Any clients who are seeking a new lawn often turn to hydroseeding instead of the more traditional methods for creating greenery. It can be a slightly more expensive way to go compared to some of the alternatives, but the results speak for themselves in a richer, lusher lawn that is easier to install. Some clients choose to apply hydroseeding alongside sod because they want a completed lawn more quickly and there is less maintenance involved in making sure that the process is successful. By nature, hydroseeding is also easier to apply at the chosen lawn area because it doesn’t require much manpower or extended labor to put in.
How It Works
Hydroseeding services require a landscaper to mix various ingredients together, including water, fertilizer, seed, fiber mulch and lime, which is then sprayed through a hose onto an area of land that has been prepared for growth.

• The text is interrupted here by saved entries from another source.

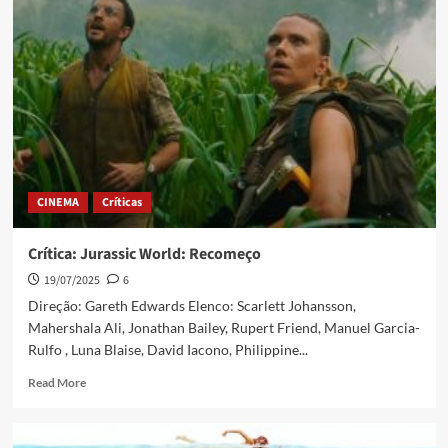
CINEMA
Críticas
Crítica: Jurassic World: Recomeço
19/07/2025
6
Direção: Gareth Edwards Elenco: Scarlett Johansson,
Mahershala Ali, Jonathan Bailey, Rupert Friend, Manuel Garcia-
Rulfo , Luna Blaise, David Iacono, Philippine...
Read More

After the mixture is laid down, the wet mulch attaches itself to the soil and acts as a shield for the seeds, keeping them away from sunlight and providing erosion control so they can properly germinate. When that process begins to happen, the mulch starts to disintegrate and provides much needed nutrients into the soil.
The Benefits of Hydroseeding
Hydroseeding is a service that any business can provide since it doesn’t require licensing or certification. There are many landscapers and contractors who have added it to their repertoire, but most of them usually start to provide that service once they find there is enough demand from customers. It does require some financial investment in order to purchase the proper hydroseeding equipment necessary.

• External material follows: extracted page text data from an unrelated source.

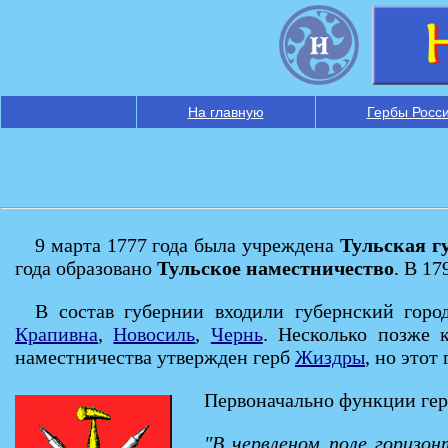
На главную
Гербы Росс
9 марта 1777 года была учреждена
Тульская г
года образовано
Тульское наместничество
. В 1
В состав губернии входили губернский гор
Крапивна
,
Новосиль
,
Чернь
. Несколько позже 
наместничества утвержден герб
Жиздры
, но этот
Первоначально функции гер
"В червленом поле горизо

But those who have added it as a full-time component of their business model claim that the lawns are not only faster to grow, they found that they could install a lawn just about anywhere they wished. Grass can begin to appear in as little as 3-7 days and hydroseeding allows for the use of more than just one seed in a mixture in order to meet the requirements of the lawn area. Shading, high traffic walkways, poor stormwater management, even the type of soil can all dictate what kind of seed to use.
This gives you more freedom of choice as opposed to other traditional growing methods. Hydroseeding is also better for the environment because sod can be displaced and not take to the soil, getting washed away in a storm, while seed and straw can get blown around and create particulates in the air that are unhealthy to breathe. None of those things are a problem with hydroseeding.